Wednesday, July 31, 2024

July 31– “The Education of Women” by Daniel Defoe (1719)

 A MISERABLE LITTLE PILE OF SECRETS!

July 31– “The Education of Women” by Daniel Defoe (1719)

Summary: Women aren't dumb, we should let them learn stuff.

Commentary: I'm trying to decide if his plans for a triangular school with a moat is meant to be satirical. The rest seems fairly straightforward (school for women would be good), but I'm not sure if that part is a real appeal to people's concerns about modesty or just him poking a bit.

The building should be of three plain fronts, without any jettings or bearing-work, that the eye might at a glance see from one coin to the other; the gardens walled in the same triangular figure, with a large moat, and but one entrance.

 There's a fair bit of "oh, women are so angelic, etc., etc.", that eventually gets into slut shaming attractive women, so it's not that progressive.

I think the passage that jumped out to me the most was:

The soul is placed in the body like a rough diamond, and must be polished, or the lustre of it will never appear.  And it is manifest that as the rational soul distinguishes us from brutes, so education carries on the distinction, and makes some less brutish than others.

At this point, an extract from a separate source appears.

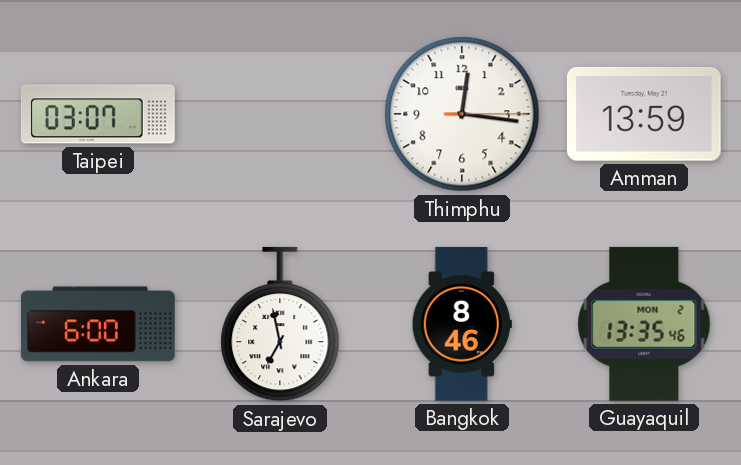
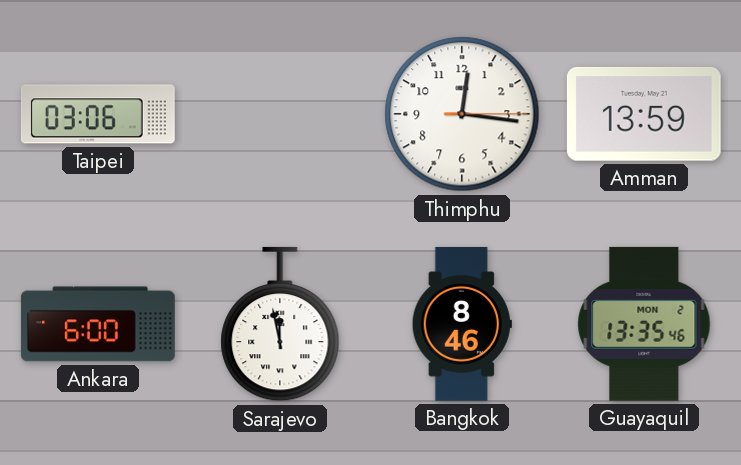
Taipei: 03:07 -> 03:06
Sarajevo: 6:58 -> 11:58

I more often read about how the body/mind/world corrupts the soul, and how we don't need education, we need to just trust the soul/God than that we need education to refine the soul. (Or, the modern alternative: everyone is awful, but if you work really hard you can be marginally less awful) It's an interesting viewpoint vis a vis self improvement. All people are born with the capacity to be good (moral) people, but you need to work to be one.